HC Deb 17 February 1955 vol 537 cc606-13
Mr. Elwyn Jones

I beg to move, in page 38, line 18, after "or," to insert "reasonably."

This is a new provision in the Bill. It relates to the power of arrest of a person subject to military law and suspected of having committed an offence. All that I desire to do by this Amendment, which I feel confident will receive the support of the Government, is to bring the words of this Clause into line with the traditional century-old association of "reasonably suspected," and to bring Clause 74 into harmony with the provisions of Clause 186. That deals with the power to arrest deserters and absentees without leave. The subsection says: A constable may arrest any person whom he has reasonable cause to suspect of being an officer, warrant officer, non-commissioned officer or soldier of the regular forces who has deserted or is absent without leave. Then in subsection (2) we find this: Where no constable is available, any officer, warrant officer, non-commissioned officer or soldier of the regular forces, or any other person, may arrest any person whom he has reasonable cause to suspect as aforesaid.

5.45 p.m.

The purpose of the insertion in Clause 74 of "reasonably suspected" is to make it quite clear that when a citizen of this country goes into the Army he still has rights. He is still free from arbitrary arrest, and I submit that the addition of the word "reasonably," although one of my hon.
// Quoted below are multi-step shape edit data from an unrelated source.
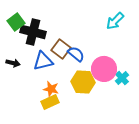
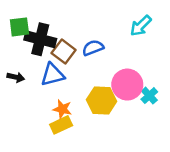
green square: (16, 22) -> (19, 27), turned 30
brown square: (61, 49) -> (64, 51), moved
blue semicircle: (76, 54) -> (93, 48), moved, turned -60

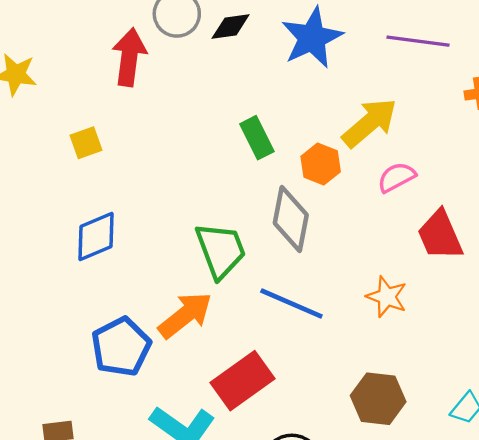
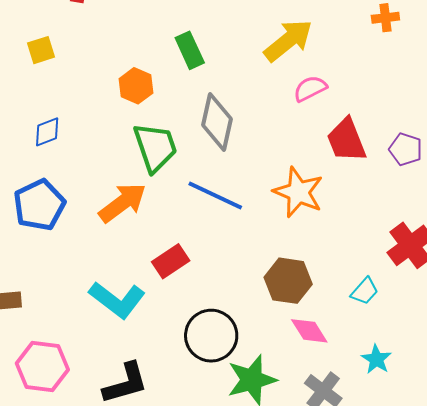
orange hexagon: (321, 164) -> (136, 86), moved
blue diamond: (96, 236) -> (47, 132), size x0.7
orange star: (387, 297) -> (298, 192), size x1.4
blue pentagon: (121, 347) -> (39, 205), moved
red rectangle: (242, 381) -> (171, 261), size x0.7

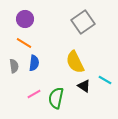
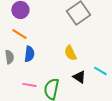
yellow semicircle: (75, 62) -> (70, 53), size x0.7
pink line: (34, 94) -> (29, 85), turned 40

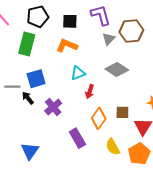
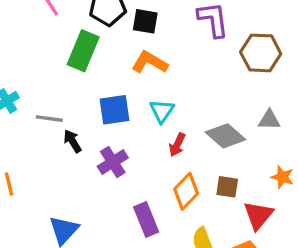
black square: (70, 21) -> (145, 21), moved
gray triangle: (109, 39) -> (269, 120), moved, turned 40
gray diamond: (117, 70) -> (225, 136), moved
cyan triangle: (78, 73) -> (162, 111), turned -42
blue square: (36, 79) -> (115, 110), moved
Friends on this side of the Committee may think it is a somewhat contemptible legal point, may not be one without significance.
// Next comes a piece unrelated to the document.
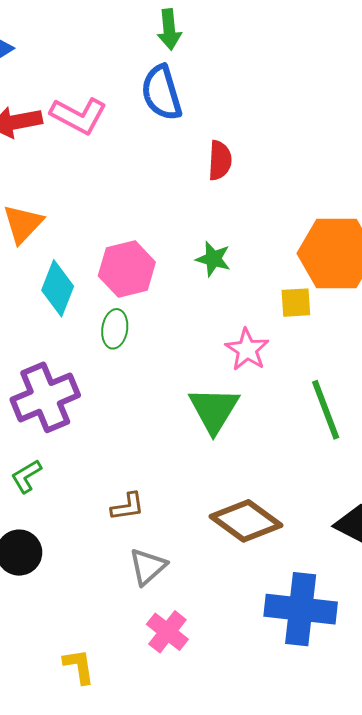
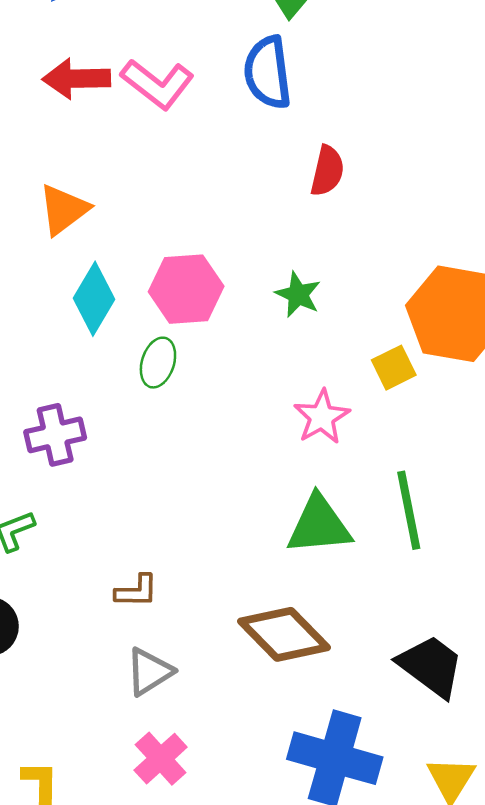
yellow square: (296, 303) -> (394, 368), turned -32
purple cross: (45, 397) -> (55, 435), size x0.7
green triangle: (214, 410) -> (319, 525), moved, turned 44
Some of the great battles for liberty in this country have been fought around words like that, and I quite unashamedly move this Amendment because I do think it adds something, not a great deal, to the protection given to the soldier, and brings him into line with the civilian, and Clause 74 into line with the provisions of Clause 186.

The Solicitor-General

I think it might be for the convenience of the Committee if I said at once that we do not think that this is a contemptible point. In fact, we—in the other sense of "we" as Members of the Select Committee—discussed this matter and I remember the right hon. and learned Gentleman the Member for Rowley Regis and Tipton (Mr. A. Henderson) taking part in that discussion. We did not complete our consideration of the matter. Using "we" in the other sense, that of the Government, we think that the hon. and learned Gentleman is right, and we advise the Committee to accept the Amendment.

Amendment agreed to.

Mr. Elwyn Jones

I beg to move, in page 38, line 39, at the end, to add: (6) The substance of the offence shall be made known to the person arrested at the time when the arrest is made, unless the circumstances are such that the general nature of the offence must be known to such person at the time of arrest. Having achieved that vindication of the interests of justice, with the co-operation of the Solicitor-General, I hope he may regard this Amendment as merely consequential on that, although I cannot seriously argue that it is. But this is another endeavour to protect the soldier in the way that a civilian is protected. The more we instil into the minds of the Army authorities our idea that the soldier is a person with personal rights, and that he should be protected within the limits imposed by the necessities of discipline, and the more emphatically we assert that in this House and in this day and generation, the better it will be. The purpose of the Amendment is to bring military practice into line with civil practice.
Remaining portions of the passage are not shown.